Not Just One of the Guys

My cousin Haley and I in Afghanistan, 2010.
My cousin Haley and I in Afghanistan, 2010.

Women are veterans, too

While on the phone recently with USAA Mortgage services, I had a conversation that I laughed off, but deep down, it stung. 
My husband and I were buying a house and using our VA home loan benefit. Everything was in the final stages, and we were closing the next day. Right as we finished the call, the representative concluded with “Please thank your husband for his service.”
In that five second pause that followed, I mentally flashed through dozens of conversations I’ve had, stories I’ve read and personal encounters shared with me.
There are the conversations where I was asked what my husband did in the military; questions from military affiliated organizations regarding my husband’s service record; stories about female veterans’ dubiously questioned over their veteran’s license plates; and female vets at Veteran’s Administration offices being asked if they were making appointments for their husband, father or son.
There’s the friend whose husband refers to his military dependent ID card as his “bitch card.”
There’s the times I was told I was too pretty or nice to be in the service, or I didn’t look like I was in the military.
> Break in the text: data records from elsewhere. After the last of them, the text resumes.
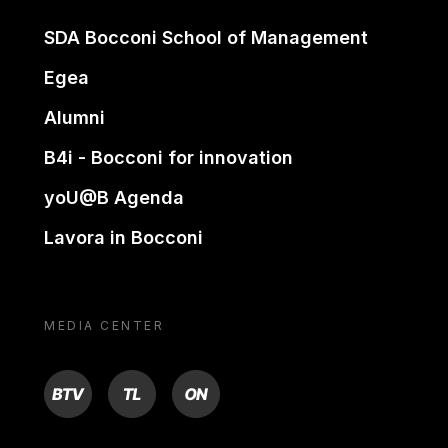
SDA Bocconi School of Management
Egea
Alumni
B4i - Bocconi for innovation
yoU@B Agenda
Lavora in Bocconi
MEDIA CENTER
BTV
TL
ON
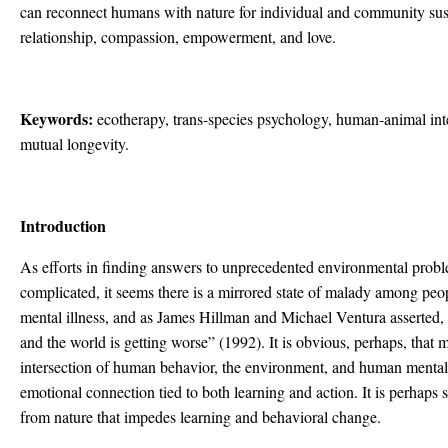
can reconnect humans with nature for individual and community sust
relationship, compassion, empowerment, and love.
Keywords:
ecotherapy, trans-species psychology, human-animal inte
mutual longevity.
Introduction
As efforts in finding answers to unprecedented environmental pro
complicated, it seems there is a mirrored state of malady among peo
mental illness, and as James Hillman and Michael Ventura asserted,
and the world is getting worse” (1992). It is obvious, perhaps, that 
intersection of human behavior, the environment, and human mental he
emotional connection tied to both learning and action. It is perhaps
from nature that impedes learning and behavioral change.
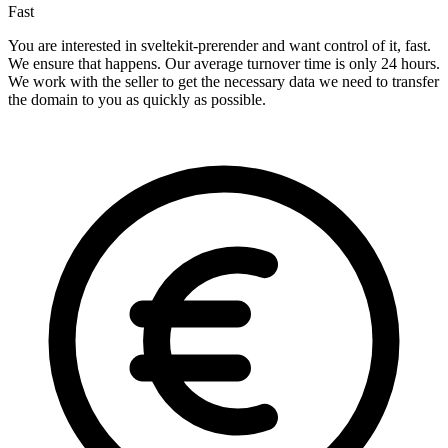
Fast
You are interested in sveltekit-prerender and want control of it, fast.
We ensure that happens. Our average turnover time is only 24 hours.
We work with the seller to get the necessary data we need to transfer
the domain to you as quickly as possible.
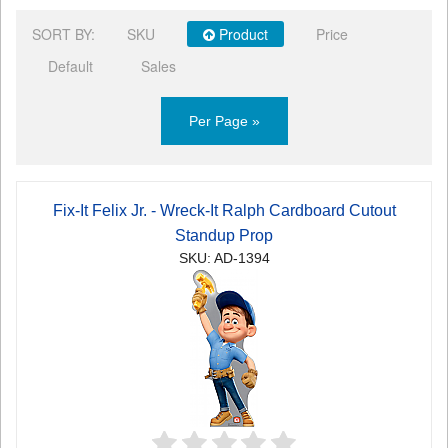
SORT BY:
SKU
Product
Price
Default
Sales
Per Page »
Fix-It Felix Jr. - Wreck-It Ralph Cardboard Cutout
Standup Prop
SKU: AD-1394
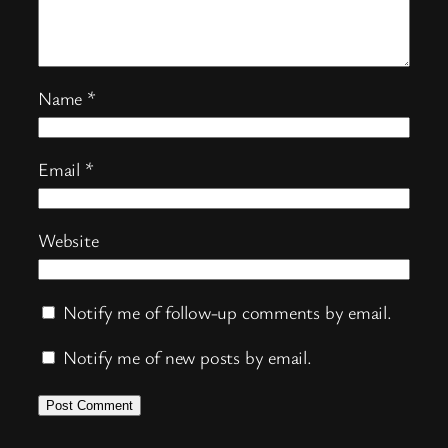
Name
*
Email
*
Website
Notify me of follow-up comments by email.
Notify me of new posts by email.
Whatever THAT is supposed to mean.
Or my personal favorite, the time I was told only lesbians joined the military. 
Although I tried not to let the man on the phone’s comment bother me, a low flame of indignation welled up inside me. Here we were buying a home through a bank I had been with for 14 years, a bank dedicated to serving military members and veterans. We were using a VA benefit, one available to us because of my military service, and the company was thanking my husband. 
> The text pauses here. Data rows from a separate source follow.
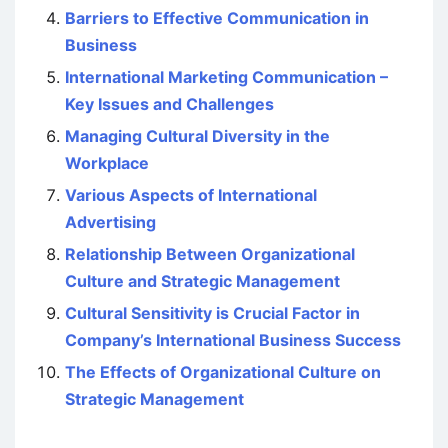
Barriers to Effective Communication in
Business
International Marketing Communication –
Key Issues and Challenges
Managing Cultural Diversity in the
Workplace
Various Aspects of International
Advertising
Relationship Between Organizational
Culture and Strategic Management
Cultural Sensitivity is Crucial Factor in
Company’s International Business Success
The Effects of Organizational Culture on
Strategic Management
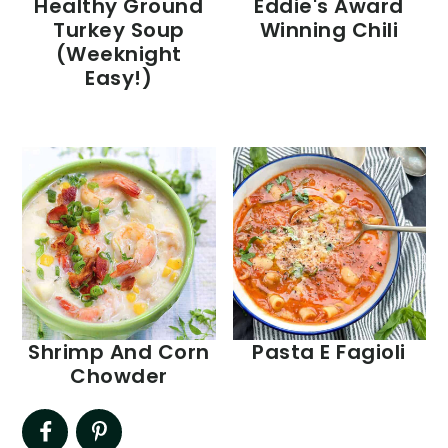
Healthy Ground
Eddie's Award
Turkey Soup
Winning Chili
(Weeknight
Easy!)
Shrimp And Corn
Pasta E Fagioli
Chowder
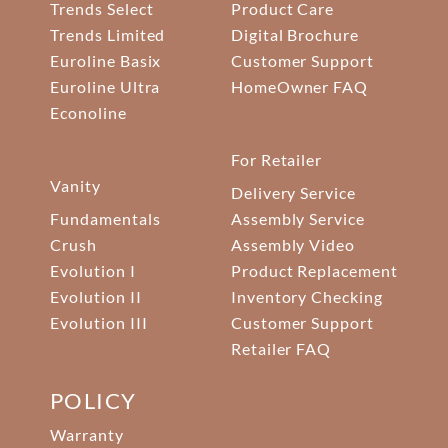
Trends Select
Product Care
Trends Limited
Digital Brochure
Euroline Basix
Customer Support
Euroline Ultra
HomeOwner FAQ
Econoline
For Retailer
Vanity
Delivery Service
Fundamentals
Assembly Service
Crush
Assembly Video
Evolution I
Product Replacement
Evolution II
Inventory Checking
Evolution III
Customer Support
Retailer FAQ
POLICY
Warranty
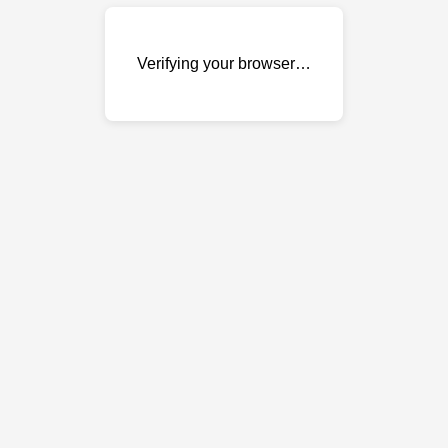
Verifying your browser…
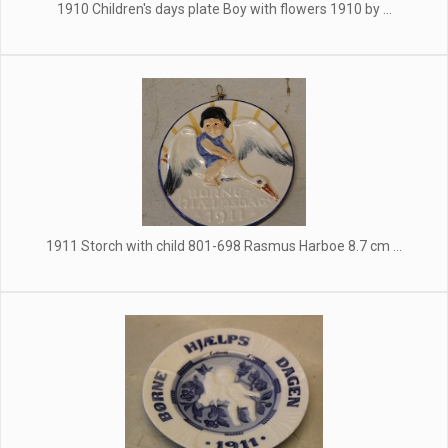
1910 Children's days plate Boy with flowers 1910 by ...
1911 Storch with child 801-698 Rasmus Harboe 8.7 cm ...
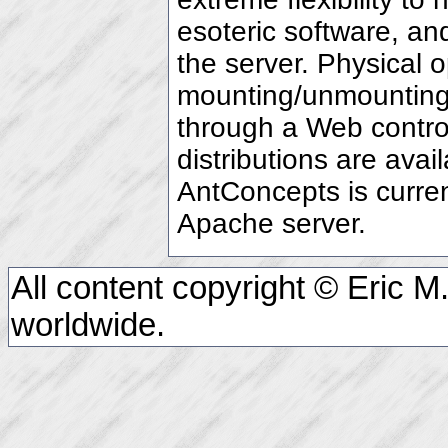
esoteric software, an
the server. Physical 
mounting/unmounting 
through a Web contro
distributions are avai
AntConcepts is curre
Apache server.
All content copyright © Eric M.
worldwide.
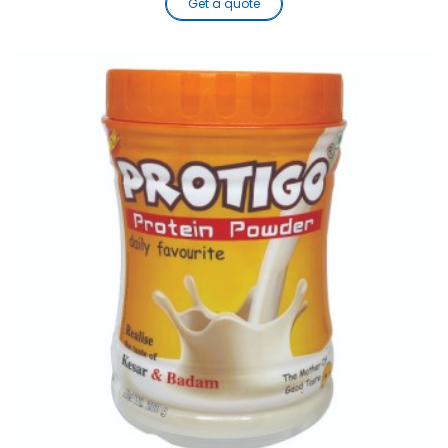
Get a quote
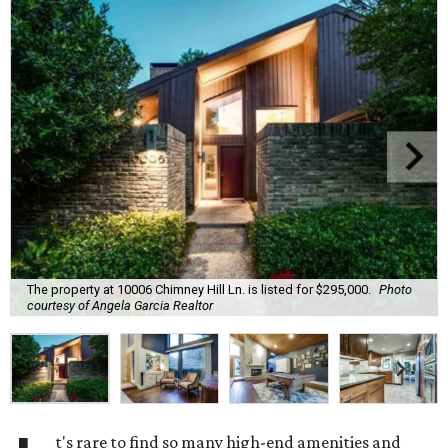
The property at 10006 Chimney Hill Ln. is listed for $295,000.
Photo
courtesy of Angela Garcia Realtor
t's rare to find so many high-end amenities and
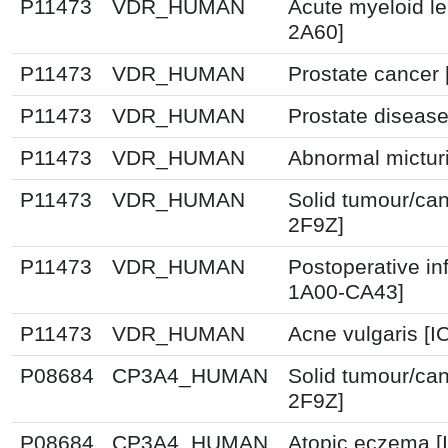
P11473
VDR_HUMAN
Acute myeloid l
2A60]
P11473
VDR_HUMAN
Prostate cancer 
P11473
VDR_HUMAN
Prostate disease
P11473
VDR_HUMAN
Abnormal micturi
P11473
VDR_HUMAN
Solid tumour/can
2F9Z]
P11473
VDR_HUMAN
Postoperative in
1A00-CA43]
P11473
VDR_HUMAN
Acne vulgaris [I
P08684
CP3A4_HUMAN
Solid tumour/can
2F9Z]
P08684
CP3A4_HUMAN
Atopic eczema [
Now, please don’t misunderstand my frustration.

I firmly believe that military spouses DO serve. They sacrifice and give for their country alongside their veteran. They often have to give up careers or put them on hold, accepting slower professional progression and setbacks as a side effect of moving every few years. Spouses usually handle a multitude of details, large and small, often running the household and family schedules. They accept that they will handle birthdays, anniversaries and holidays without their spouse. Military spouses willingly take on the extra burdens and household responsibilities that come with TDY’s and deployments.

There’s no doubt in my mind that military service encompasses the entire family. 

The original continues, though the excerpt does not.